What this task involves: Output each record verbatim, with pictures left out.

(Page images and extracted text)
=-=-=-=-=

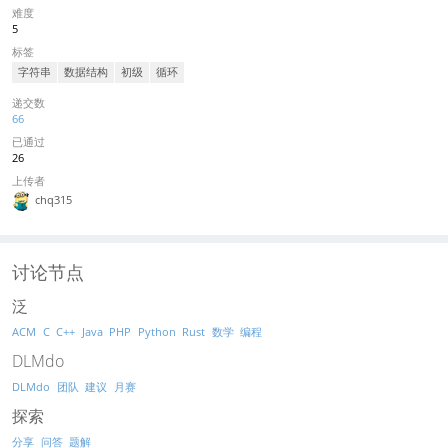
难度
5
标签
字符串
数据结构
初级
循环
递交数
66
已通过
26
上传者
chq315
讨论节点
泛
ACM
C
C++
Java
PHP
Python
Rust
数学
编程
DLMdo
DLMdo
团队
建议
月赛
探索
分享
问答
题解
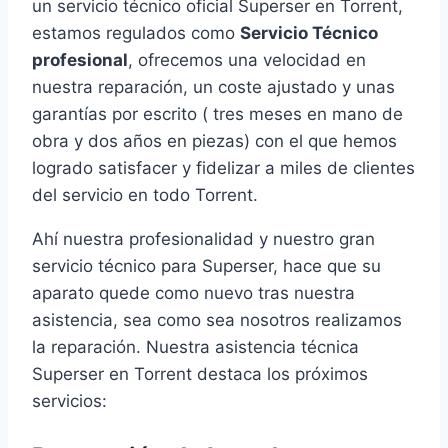
un servicio técnico oficial Superser en Torrent,
estamos regulados como
Servicio Técnico
profesional
, ofrecemos una velocidad en
nuestra reparación, un coste ajustado y unas
garantías por escrito ( tres meses en mano de
obra y dos años en piezas) con el que hemos
logrado satisfacer y fidelizar a miles de clientes
del servicio en todo Torrent.
Ahí nuestra profesionalidad y nuestro gran
servicio técnico para Superser, hace que su
aparato quede como nuevo tras nuestra
asistencia, sea como sea nosotros realizamos
la reparación. Nuestra asistencia técnica
Superser en Torrent destaca los próximos
servicios:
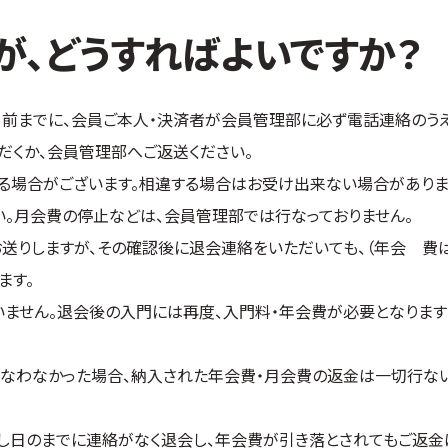
が、どうすればよいですか？
前までに、会員ご本人・決済者が会員管理部に必ず電話連絡のう
くか、会員管理部へご返送ください。
る場合がございます。相違する場合はお受け出来ない場合がありま
。月会費の停止などは、会員管理部では行なっておりません。
送りしますが、その確認後に退会連絡をいただいても、（年会 費
ます。
ません。退会後の入門には再度、入門料・年会費が必要となります
なわなかった場合、納入された年会費・月会費の返金は一切行ない
。
し日のまでに連絡がなく退会し、年会費が引き落とされてもご返金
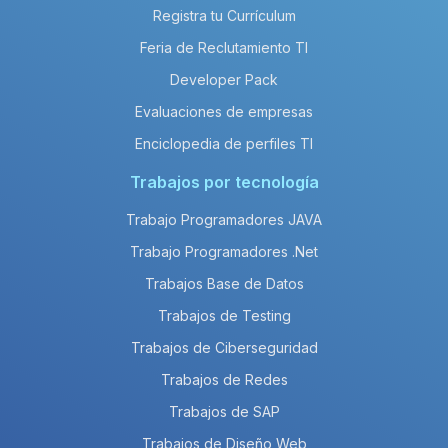
Registra tu Currículum
Feria de Reclutamiento TI
Developer Pack
Evaluaciones de empresas
Enciclopedia de perfiles TI
Trabajos por tecnología
Trabajo Programadores JAVA
Trabajo Programadores .Net
Trabajos Base de Datos
Trabajos de Testing
Trabajos de Ciberseguridad
Trabajos de Redes
Trabajos de SAP
Trabajos de Diseño Web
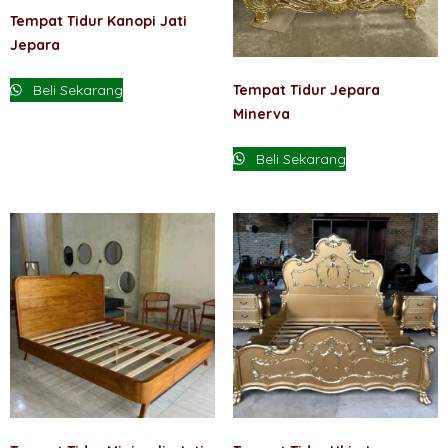
Tempat Tidur Kanopi Jati
Jepara
Tempat Tidur Jepara
Beli Sekarang
Minerva
Beli Sekarang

=-=-=-=-=

Exercise output:
难度
5
标签
字符串
数据结构
初级
循环
递交数
66
已通过
26
上传者
chq315
讨论节点
泛
ACM
C
C++
Java
PHP
Python
Rust
数学
编程
DLMdo
DLMdo
团队
建议
月赛
探索
分享
问答
题解
un servicio técnico oficial Superser en Torrent,
estamos regulados como
Servicio Técnico
profesional
, ofrecemos una velocidad en
nuestra reparación, un coste ajustado y unas
garantías por escrito ( tres meses en mano de
obra y dos años en piezas) con el que hemos
logrado satisfacer y fidelizar a miles de clientes
del servicio en todo Torrent.
Ahí nuestra profesionalidad y nuestro gran
servicio técnico para Superser, hace que su
aparato quede como nuevo tras nuestra
asistencia, sea como sea nosotros realizamos
la reparación. Nuestra asistencia técnica
Superser en Torrent destaca los próximos
servicios:
が、どうすればよいですか？
前までに、会員ご本人・決済者が会員管理部に必ず電話連絡のう
くか、会員管理部へご返送ください。
る場合がございます。相違する場合はお受け出来ない場合がありま
。月会費の停止などは、会員管理部では行なっておりません。
送りしますが、その確認後に退会連絡をいただいても、（年会 費
ます。
ません。退会後の入門には再度、入門料・年会費が必要となります
なわなかった場合、納入された年会費・月会費の返金は一切行ない
。
し日のまでに連絡がなく退会し、年会費が引き落とされてもご返金
Registra tu Currículum
Feria de Reclutamiento TI
Developer Pack
Evaluaciones de empresas
Enciclopedia de perfiles TI
Trabajos por tecnología
Trabajo Programadores JAVA
Trabajo Programadores .Net
Trabajos Base de Datos
Trabajos de Testing
Trabajos de Ciberseguridad
Trabajos de Redes
Trabajos de SAP
Trabajos de Diseño Web
Tempat Tidur Kanopi Jati
Jepara
Tempat Tidur Jepara
Beli Sekarang
Minerva
Beli Sekarang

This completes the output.